Mais si mes gouts musicaux se sont arrêtés à 27 ans, qu’est ce que j’écoutais à cette époque ? Des trucs qui faisaient du bruit, assurément. Du punk, du rock, du garage et puis un peu de musique électronique bien énervée, tous les potards au rouge quand je mixais, le lendemain si j’avais des acouphènes c’est que c’était une bonne soirée. C’était pas malin comme raisonnement mais j’ai jamais dit que j’étais maline. J’aime quand ça fait chier, j’aime quand ça dérange et que c’est bruyant, j’aime qu’on se demande si c’est pourri ou si c’est super. (la réponse est souvent au milieu)
C’est peut-être pour tout ça que j’ai bien aimé Cumgirl8.

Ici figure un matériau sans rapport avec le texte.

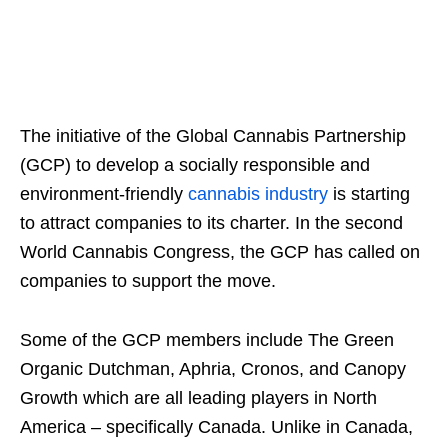
The initiative of the Global Cannabis Partnership
(GCP) to develop a socially responsible and
environment-friendly
cannabis industry
is starting
to attract companies to its charter. In the second
World Cannabis Congress, the GCP has called on
companies to support the move.
Some of the GCP members include The Green
Organic Dutchman, Aphria, Cronos, and Canopy
Growth which are all leading players in North
America – specifically Canada. Unlike in Canada,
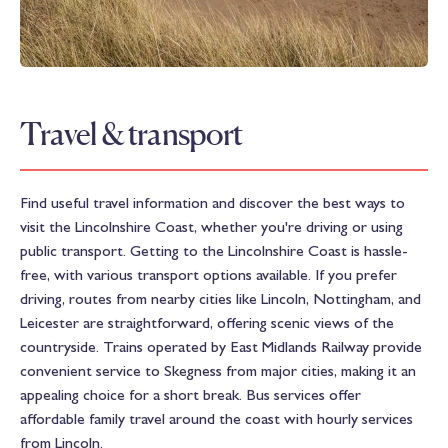
Travel & transport
Find useful travel information and discover the best ways to
visit the Lincolnshire Coast, whether you're driving or using
public transport. Getting to the Lincolnshire Coast is hassle-
free, with various transport options available. If you prefer
driving, routes from nearby cities like Lincoln, Nottingham, and
Leicester are straightforward, offering scenic views of the
countryside. Trains operated by East Midlands Railway provide
convenient service to Skegness from major cities, making it an
appealing choice for a short break. Bus services offer
affordable family travel around the coast with hourly services
from Lincoln.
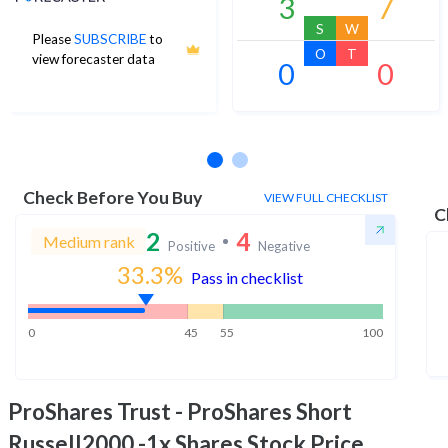
3
7
S
W
Please
SUBSCRIBE
to
O
T
view forecaster data
0
0
No estimates available
Check Before You Buy
VIEW FULL CHECKLIST
C
2
4
Medium rank
Positive
Negative
33.3
%
Pass in checklist
0
45
55
100
ProShares Trust - ProShares Short
Russell2000 -1x Shares
Stock Price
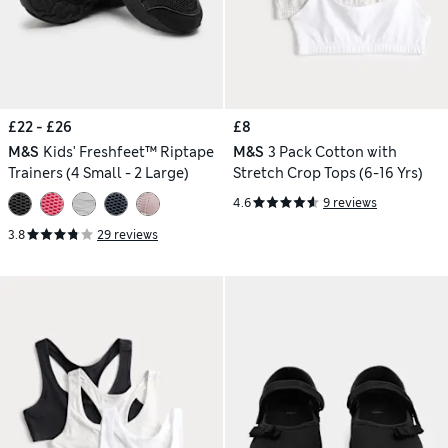
£22 - £26
£8
M&S
Kids' Freshfeet™ Riptape
M&S
3 Pack Cotton with
Trainers (4 Small - 2 Large)
Stretch Crop Tops (6-16 Yrs)
4.6
9 reviews
3.8
29 reviews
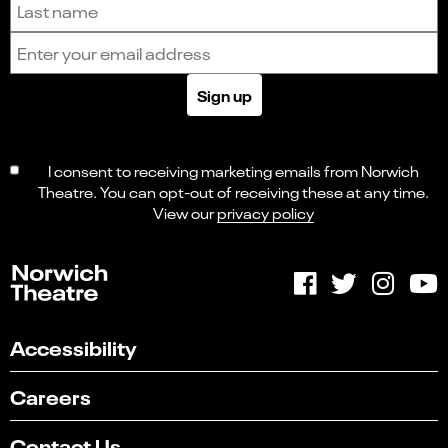
Email address
Sign up
I consent to receiving marketing emails from Norwich
Theatre. You can opt-out of receiving these at any time.
View our
privacy policy
Accessibility
Careers
Contact Us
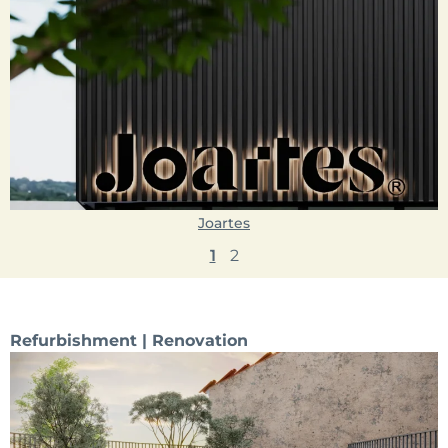
Joartes
1
2
Refurbishment | Renovation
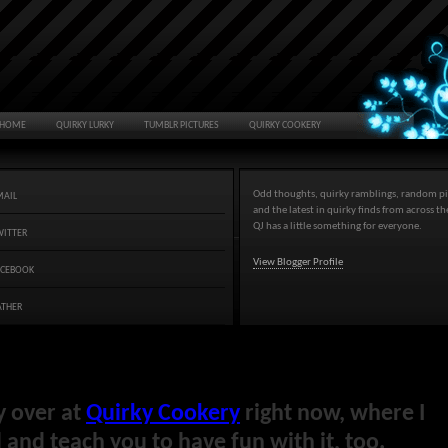
HOME
QUIRKY LURKY
TUMBLR PICTURES
QUIRKY COOKERY
Odd thoughts, quirky ramblings, random pi
MAIL
and the latest in quirky finds from across t
QJ has a little something for everyone.
WITTER
View Blogger Profile
ACEBOOK
ATHER
y over at
Quirky Cookery
right now, where I
and teach you to have fun with it, too.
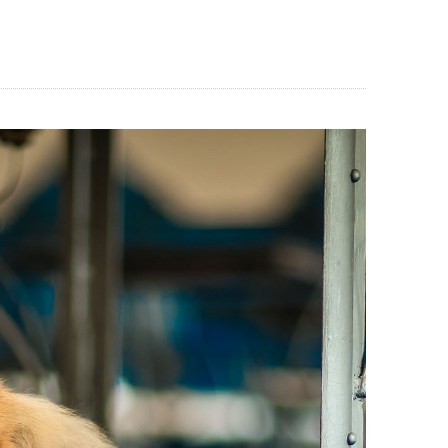
BLOG
CONTACT US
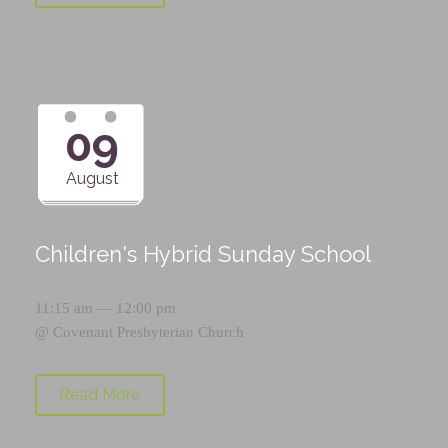
09
August
Children's Hybrid Sunday School
11:15 am — 12:00 pm
@
Covenant Presbyterian Church
Read More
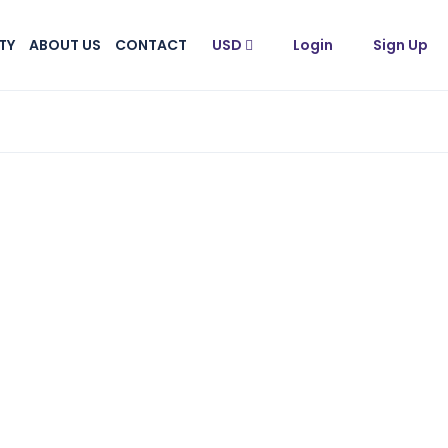
TY
ABOUT US
CONTACT
USD
Login
Sign Up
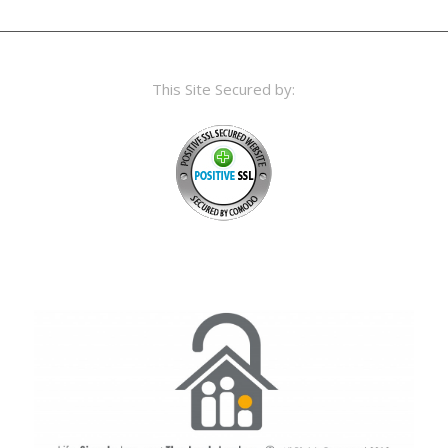
This Site Secured by:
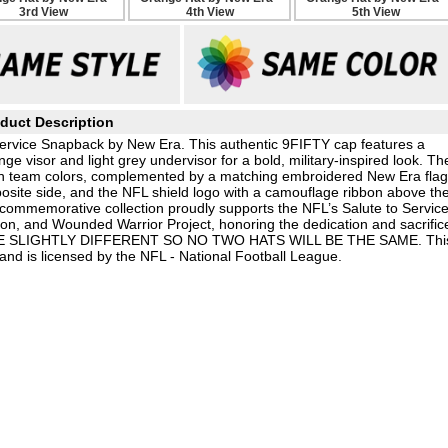
duct Description
ervice Snapback by New Era. This authentic 9FIFTY cap features a
 visor and light grey undervisor for a bold, military-inspired look. Th
 in team colors, complemented by a matching embroidered New Era flag
osite side, and the NFL shield logo with a camouflage ribbon above th
 commemorative collection proudly supports the NFL’s Salute to Servic
on, and Wounded Warrior Project, honoring the dedication and sacrific
BE SLIGHTLY DIFFERENT SO NO TWO HATS WILL BE THE SAME. Thi
nd is licensed by the NFL - National Football League.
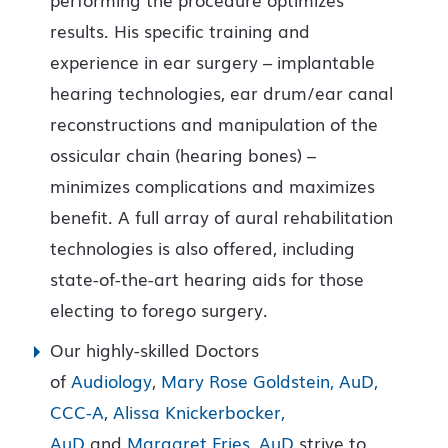
results. His specific training and
experience in ear surgery – implantable
hearing technologies, ear drum/ear canal
reconstructions and manipulation of the
ossicular chain (hearing bones) –
minimizes complications and maximizes
benefit. A full array of aural rehabilitation
technologies is also offered, including
state-of-the-art hearing aids for those
electing to forego surgery.
Our highly-skilled Doctors
of
Audiology
,
Mary Rose Goldstein, AuD,
CCC-A
,
Alissa Knickerbocker,
AuD
and
Margaret Fries, AuD
strive to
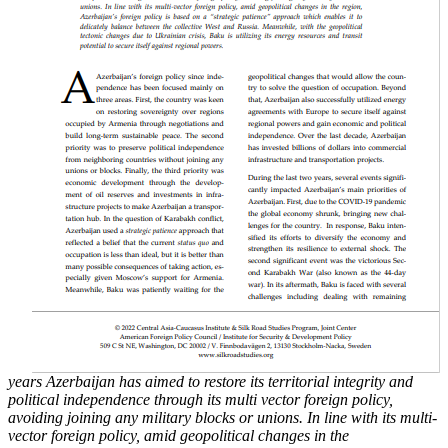
years Azerbaijan has aimed to restore its territorial integrity and
political
independence through its multi vector foreign policy,
avoiding joining any military blocks or
unions. In line with its multi-
vector foreign policy, amid geopolitical changes in the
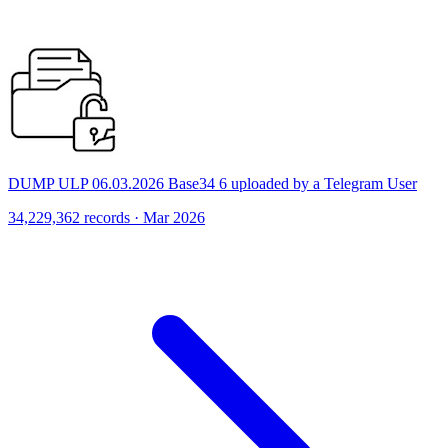
DUMP ULP 06.03.2026 Base34 6 uploaded by a Telegram User
34,229,362 records · Mar 2026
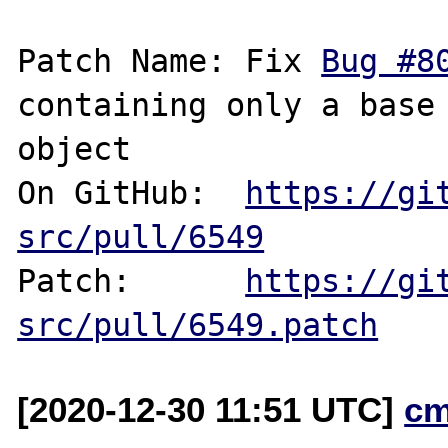
Patch Name: Fix 
Bug #8
containing only a base 
object

On GitHub:  
https://gi
src/pull/6549
Patch:      
https://gi
src/pull/6549.patch
[2020-12-30 11:51 UTC]
cm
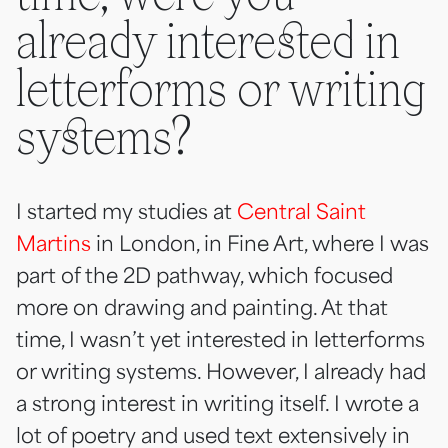
already interested in
letterforms or writing
systems?
I started my studies at
Central Saint
Martins
in London, in Fine Art, where I was
part of the 2D pathway, which focused
more on drawing and painting. At that
time, I wasn’t yet interested in letterforms
or writing systems. However, I already had
a strong interest in writing itself. I wrote a
lot of poetry and used text extensively in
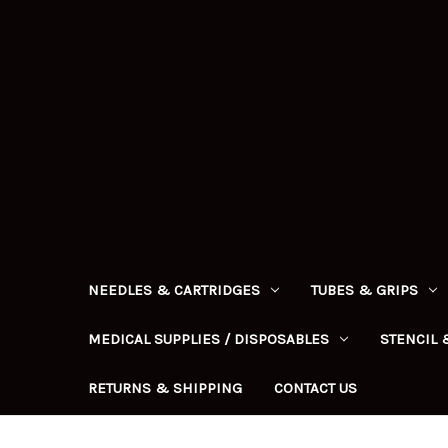
NEEDLES & CARTRIDGES
TUBES & GRIPS
MEDICAL SUPPLIES / DISPOSABLES
STENCIL 
RETURNS & SHIPPING
CONTACT US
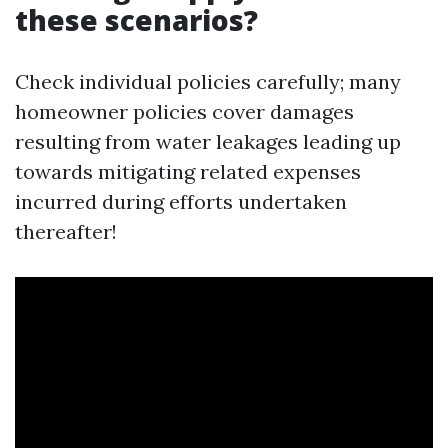
these scenarios?
Check individual policies carefully; many
homeowner policies cover damages
resulting from water leakages leading up
towards mitigating related expenses
incurred during efforts undertaken
thereafter!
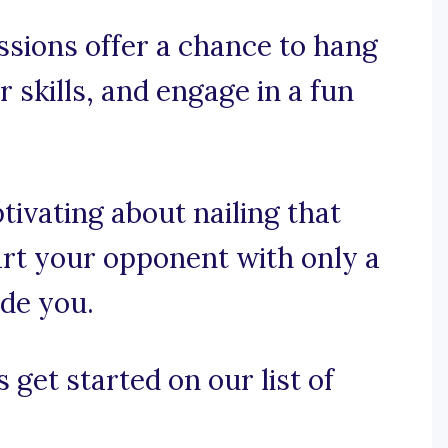
ssions offer a chance to hang
 skills, and engage in a fun
tivating about nailing that
art your opponent with only a
ide you.
 get started on our list of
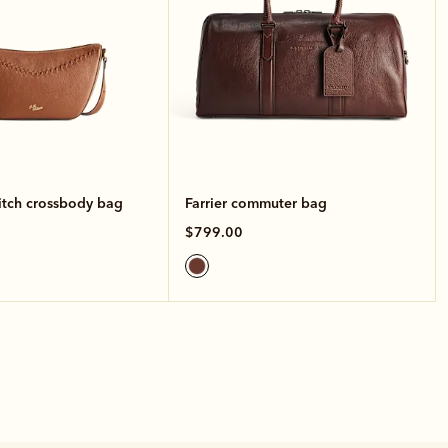
itch crossbody bag
Farrier commuter bag
$799.00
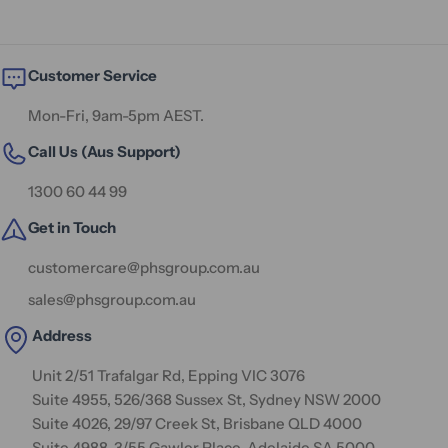
Customer Service
Mon-Fri, 9am-5pm AEST.
Call Us (Aus Support)
1300 60 44 99
Get in Touch
customercare@phsgroup.com.au
sales@phsgroup.com.au
Address
Unit 2/51 Trafalgar Rd, Epping VIC 3076
Suite 4955, 526/368 Sussex St, Sydney NSW 2000
Suite 4026, 29/97 Creek St, Brisbane QLD 4000
Suite 4988, 3/55 Gawler Place, Adelaide SA 5000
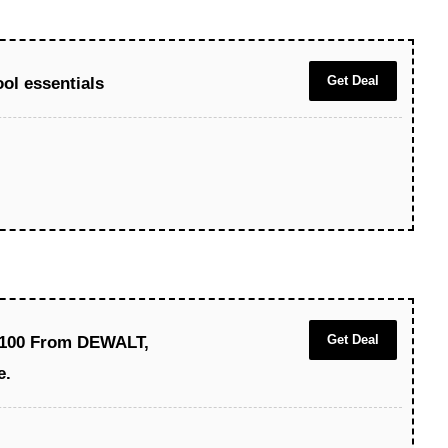
Get Deal
ol essentials
Get Deal
$100 From DEWALT,
e.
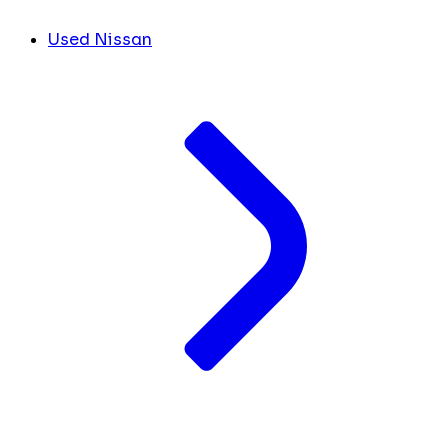
Used Nissan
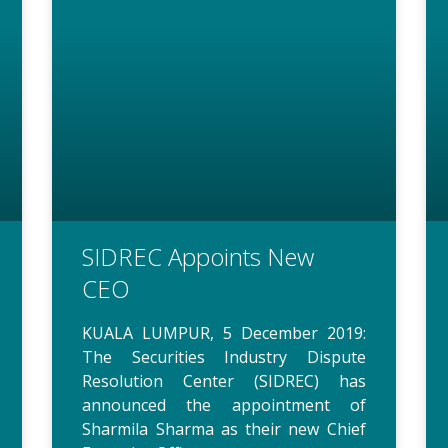
SIDREC Appoints New
CEO
KUALA LUMPUR, 5 December 2019:
The Securities Industry Dispute
Resolution Center (SIDREC) has
announced the appointment of
Sharmila Sharma as their new Chief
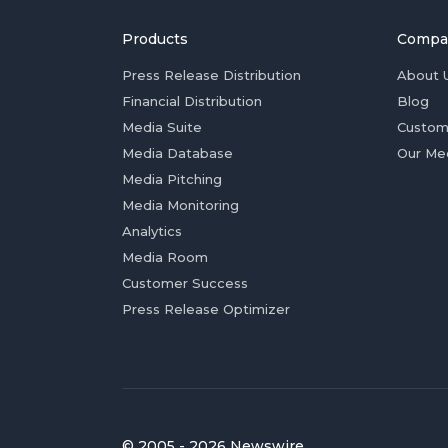
Products
Compa
Press Release Distribution
About 
Financial Distribution
Blog
Media Suite
Custom
Media Database
Our Me
Media Pitching
Media Monitoring
Analytics
Media Room
Customer Success
Press Release Optimizer
© 2005 - 2026 Newswire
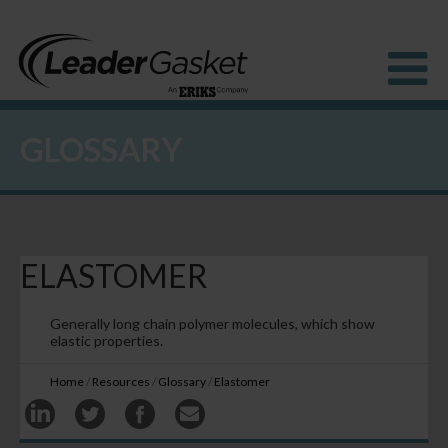
GLOSSARY
Products
Industries
Solutions
How to Buy
Resources
ELASTOMER
About us
Blog
Generally long chain polymer molecules, which show
elastic properties.
Home
/
Resources
/
Glossary
/
Elastomer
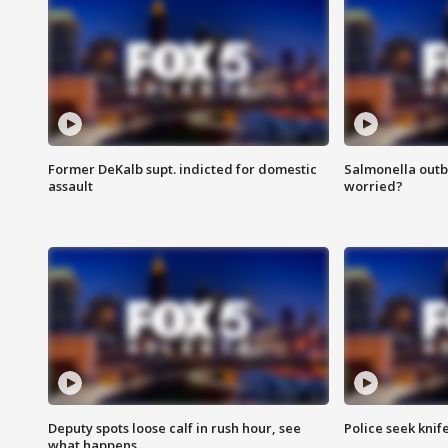
Former DeKalb supt. indicted for domestic
Salmonella outb
assault
worried?
Deputy spots loose calf in rush hour, see
Police seek knife
what happens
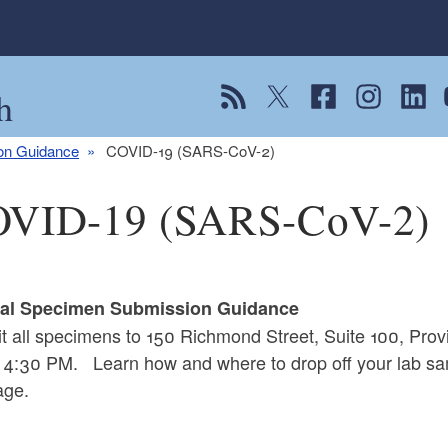
h
View our RSS feed
Follow us on Twitter
Follow us on Fac
Follow us on
Follow
F
ion Guidance
COVID-19 (SARS-CoV-2)
VID-19 (SARS-CoV-2)
cal Specimen Submission Guidance
t all specimens to 150 Richmond Street, Suite 100, Pr
 4:30 PM. Learn how and where to drop off your lab sa
ge.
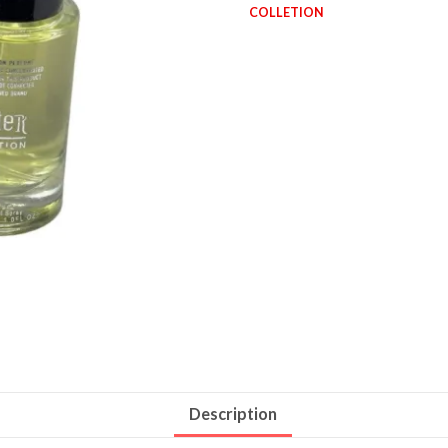
COLLETION
Description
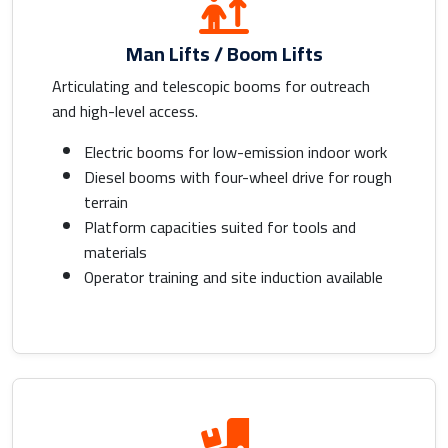
Man Lifts / Boom Lifts
Articulating and telescopic booms for outreach
and high-level access.
Electric booms for low-emission indoor work
Diesel booms with four-wheel drive for rough
terrain
Platform capacities suited for tools and
materials
Operator training and site induction available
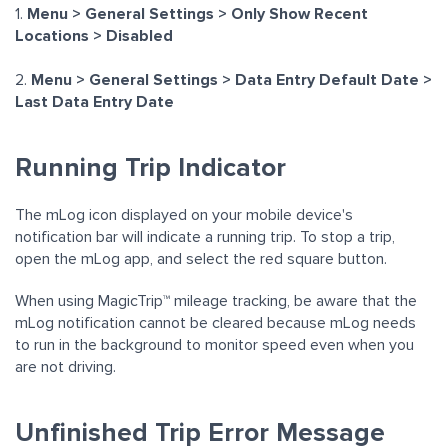
1.
M
enu > General Settings > Only Show Recent
Locations > Disabled
2.
Menu > General Settings > Data Entry Default Date >
Last Data Entry Date
Running Trip Indicator
The mLog icon displayed on your mobile device's
notification bar will indicate a running trip. To stop a trip,
open the mLog app, and select the red square button.
When using MagicTrip™ mileage tracking, be aware that the
mLog notification cannot be cleared because mLog needs
to run in the background to monitor speed even when you
are not driving.
Unfinished Trip Error Message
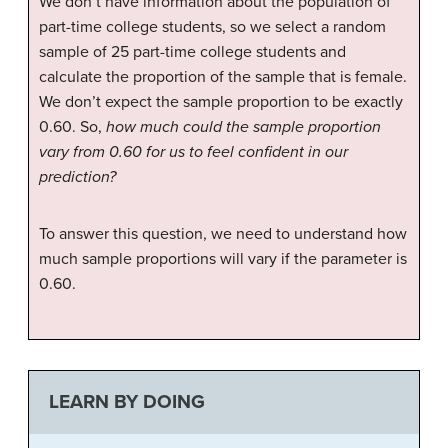
We don’t have information about the population of
part-time college students, so we select a random
sample of 25 part-time college students and
calculate the proportion of the sample that is female.
We don’t expect the sample proportion to be exactly
0.60. So,
how much could the sample proportion
vary from 0.60 for us to feel confident in our
prediction?
To answer this question, we need to understand how
much sample proportions will vary if the parameter is
0.60.
LEARN BY DOING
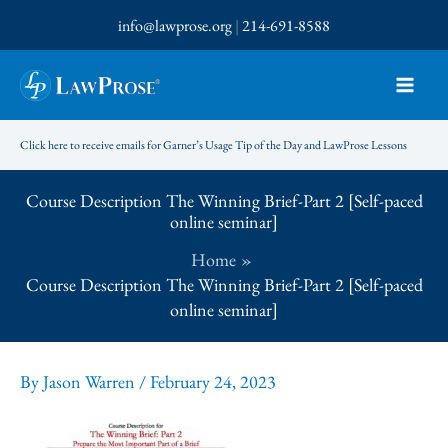
Skip
info@lawprose.org
|
214-691-8588
to
content
Click here to receive emails for Garner’s Usage Tip of the Day and LawProse Lessons
Course Description The Winning Brief-Part 2 [Self-paced
online seminar]
Home
Course Description The Winning Brief-Part 2 [Self-paced
online seminar]
By
Jason Warren
/
February 24, 2023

Groupe formé par Linda Fox, Veronika Vilim, Avishag Cohen Rodrigues, et Chase Lombardo (aussi connue sous le nom de Chase Noelle), la légende voudrait que les quatre filles se soient rencontrées sur un forum de cul. Elles sont en tout cas de Manhattan pour la petite touche chic et choc, sont à deux doigts de la performance artistique à chaque fois qu’elles se produisent et bourrinent dorénavant un post punk bien bordélique, dont les influences sont multiples, à la fois les Slits et tous les groupes des années 2010 à la frange parfaite. Vous vous souvenez du Corps Mince de Françoise ? Quel nom sans déconner.
Signé sur le très prestigieux label 4AD, qui a déjà abrité Cocteau Twis ou encore l’iconique St Vincent que j’aime d’un amour pur même si elle a pas l’air sympa, ce groupe me provoque une fracture de l’oeil et un sourire niais. C’est le bordel, c’est un peu dégueu, ça sort une interview chez Purple et un morceau sur la Cicciolina, icône italienne vulgaire et culte. Pendant le Covid (le groupe a choisi de se monter à ce moment là, et ce n’est pas la meilleure idée qu’elles aient eu), le quatuor avait même monté une émission sur Youtube, et leur esthétique début de l’internet me rappelle mon myspace. Elles sont aussi politisées (elles ont demandé des coupes dans le budget de la police new yorkaise et lève des fonds pour la jeunesse transgenre et noire) et lutte contre le patriarcat et le capitalisme, ce qui leur rajoute des points de love pour ma part. En plus parfois elles font des morceaux avec des bruits de chat, un argument qui devrait finir de vous convaincre.
Si je déplore depuis de nombreuses années la fin des groupes de filles (montez-en, c’est super, c’est vraiment l’exercice pratique de la sororité et sans ça on n’aurait jamais eu Bikini Kill), je suis contente d’avoir tort en 2023 et de les voir revenir, même si un groupe est composé de top models et de designeuses fait vraiment très fashion et pas trop Nouveau Parti Anticapitaliste : mais j’ai 36 ans et j’en ai marre de juger sur le physique. Alors si vous voulez on décide de pas les juger.
Venez on retourne à la fin des années 2000
Cumgirl8 sonne comme quand je suis arrivée à Paris en septembre 2004, qu’on était toutes habillées en American Apparel (quand on réussissait à rentrer dedans, ce qui n’était pas mon cas) et que tous les concerts de Gossip étaient complets. Franchement, ça me donne la nostalgie et envie de me tatouer des triangles et de me faire une mulet. Bref Cumgirl 8, c’est punk, c’est frais, ça fait chier, ça sent un peu le cul, c’est un peu nul mais aussi super et ça sera le 17 mai prochain au pop up du label. Je sais pas si j’y serais parce que la musique souvent ça me fatigue et j’ai pas fini Narcos, mais pourquoi pas ? On pourrait rigoler.